--- RECORD SET ---
════════

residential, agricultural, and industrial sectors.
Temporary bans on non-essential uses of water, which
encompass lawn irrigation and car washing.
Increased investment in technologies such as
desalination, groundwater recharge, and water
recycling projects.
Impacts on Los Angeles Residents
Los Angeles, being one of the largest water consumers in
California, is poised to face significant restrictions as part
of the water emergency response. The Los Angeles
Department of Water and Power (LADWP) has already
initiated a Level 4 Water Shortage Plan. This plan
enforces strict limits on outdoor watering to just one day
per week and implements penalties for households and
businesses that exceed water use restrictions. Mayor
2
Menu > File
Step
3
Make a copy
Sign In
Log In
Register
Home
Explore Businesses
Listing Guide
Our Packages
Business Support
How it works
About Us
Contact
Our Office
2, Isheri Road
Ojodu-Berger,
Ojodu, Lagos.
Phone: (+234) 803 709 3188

════════

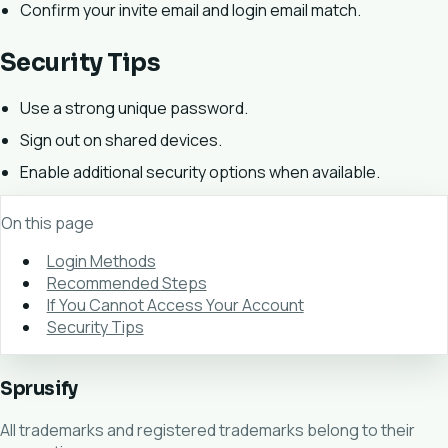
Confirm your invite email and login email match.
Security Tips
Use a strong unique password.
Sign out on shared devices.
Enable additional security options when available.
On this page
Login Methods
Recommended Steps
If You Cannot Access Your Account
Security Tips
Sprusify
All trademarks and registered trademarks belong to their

════════

--- THE PROBLEM ---
Transcribe the records above exactly, beginning at the line that contains "residential, agricultural, and" and ending with the line that contains "Phone: (+234) 803 709 3188", both included, and nothing else.

--- WRITTEN SOLUTION ---
residential, agricultural, and industrial sectors.
Temporary bans on non-essential uses of water, which
encompass lawn irrigation and car washing.
Increased investment in technologies such as
desalination, groundwater recharge, and water
recycling projects.
Impacts on Los Angeles Residents
Los Angeles, being one of the largest water consumers in
California, is poised to face significant restrictions as part
of the water emergency response. The Los Angeles
Department of Water and Power (LADWP) has already
initiated a Level 4 Water Shortage Plan. This plan
enforces strict limits on outdoor watering to just one day
per week and implements penalties for households and
businesses that exceed water use restrictions. Mayor
2
Menu > File
Step
3
Make a copy
Sign In
Log In
Register
Home
Explore Businesses
Listing Guide
Our Packages
Business Support
How it works
About Us
Contact
Our Office
2, Isheri Road
Ojodu-Berger,
Ojodu, Lagos.
Phone: (+234) 803 709 3188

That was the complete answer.